Sri Lanka is fast becoming a useful business process outsourcing centre, according to analyst firm Datamonitor.
But the country still needs to develop its own strengths and attract high profile technology suppliers, Datamonitor said in a new analysis.
While India continues to be the dominant market player, Sri Lanka was being increasingly considered by IT service providers as a useful location, Datamonitor said. India remains the central hub of many providers, it said, but firms are also using facilities in other parts of Asia, as well as Eastern Europe and Latin America, as “satellite hubs”.

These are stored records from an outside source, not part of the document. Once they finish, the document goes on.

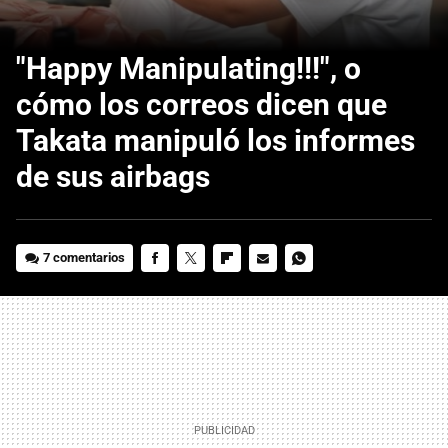
"Happy Manipulating!!!", o
cómo los correos dicen que
Takata manipuló los informes
de sus airbags
7 comentarios
FACEBOOK
TWITTER
FLIPBOARD
E-
WHATSAPP
MAIL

“Sri Lanka shares many of the attributes that make India such an attractive location for outsourcing work,” said Ed Thomas, an analyst at Datamonitor.

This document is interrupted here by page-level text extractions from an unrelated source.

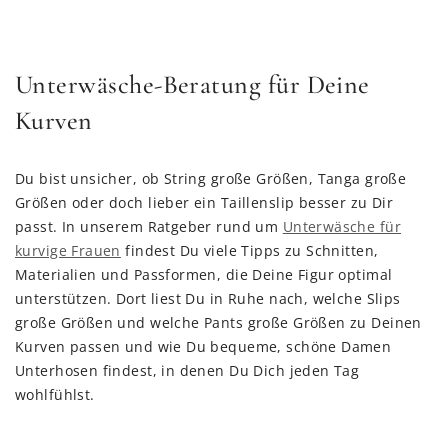
Unterwäsche-Beratung für Deine
Kurven
Du bist unsicher, ob String große Größen, Tanga große
Größen oder doch lieber ein Taillenslip besser zu Dir
passt. In unserem Ratgeber rund um
Unterwäsche für
kurvige Frauen
findest Du viele Tipps zu Schnitten,
Materialien und Passformen, die Deine Figur optimal
unterstützen. Dort liest Du in Ruhe nach, welche Slips
große Größen und welche Pants große Größen zu Deinen
Kurven passen und wie Du bequeme, schöne Damen
Unterhosen findest, in denen Du Dich jeden Tag
wohlfühlst.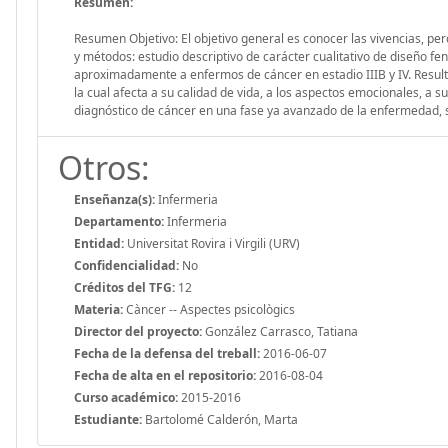
Resumen:
Resumen Objetivo: El objetivo general es conocer las vivencias, pe
y métodos: estudio descriptivo de carácter cualitativo de diseño f
aproximadamente a enfermos de cáncer en estadio IIIB y IV. Resul
la cual afecta a su calidad de vida, a los aspectos emocionales, a su
diagnóstico de cáncer en una fase ya avanzado de la enfermedad, su
Otros:
Enseñanza(s):
Infermeria
Departamento:
Infermeria
Entidad:
Universitat Rovira i Virgili (URV)
Confidencialidad:
No
Créditos del TFG:
12
Materia:
Càncer -- Aspectes psicològics
Director del proyecto:
González Carrasco, Tatiana
Fecha de la defensa del treball:
2016-06-07
Fecha de alta en el repositorio:
2016-08-04
Curso académico:
2015-2016
Estudiante:
Bartolomé Calderón, Marta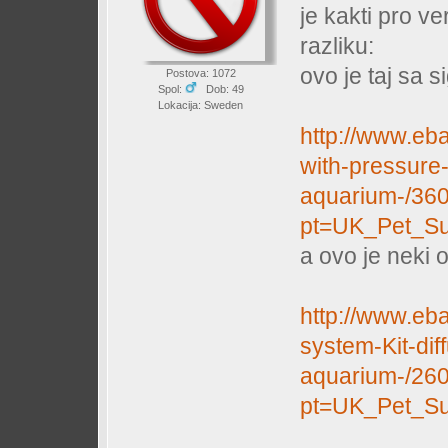
je kakti pro v
razliku:
ovo je taj sa s
Postova: 1072
Spol:
Dob: 49
Lokacija: Sweden
http://www.eb
with-pressure
aquarium-/36
pt=UK_Pet_Su
a ovo je neki 
http://www.eb
system-Kit-dif
aquarium-/26
pt=UK_Pet_Su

“These include a low cost of labour, a plentiful pool of educated and English-speaking workers, high literacy levels, and a legal system that is based on a western model.”

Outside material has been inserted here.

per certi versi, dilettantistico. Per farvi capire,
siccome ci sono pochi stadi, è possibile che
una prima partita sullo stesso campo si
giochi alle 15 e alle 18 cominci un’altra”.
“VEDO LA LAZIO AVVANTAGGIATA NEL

The country has focused largely on finance and accounting BPO, as well as knowledge process outsourcing, Thomas said. It was “sensible” for Sri Lanka to focus on narrow areas, he said, because of its relatively small population - 20 million - and the large number of qualified accountants. Some 50,000 Sri Lankans qualify as accountants each year.
But Sri Lanka faces its own problems, aside from the tough competition, Thomas said. High telecom costs were prohibitive, he said. And second-tier cities were unlikely to have the resources to support the capital, Colombo.
On top of this, the security situation was a worry, he said, citing the “sporadic civil war” that began in the 1980s. Last week Doug Brown, principal of outsourcing research firm The Brown-Wilson Group, stated Colombo was the sixteenth most risky outsourcing hub in the world. Delhi came sixth on the list, which was topped by Bogota and Bangkok.